[Start of section]

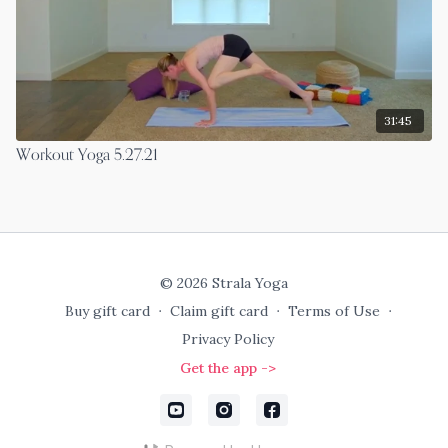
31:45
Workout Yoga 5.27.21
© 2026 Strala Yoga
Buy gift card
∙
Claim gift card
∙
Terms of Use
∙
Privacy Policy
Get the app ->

[End of section]

**The task:** From the entries, copy every line in which the string "Yoga" can be found.

**Problem solution:**
Workout Yoga 5.27.21
© 2026 Strala Yoga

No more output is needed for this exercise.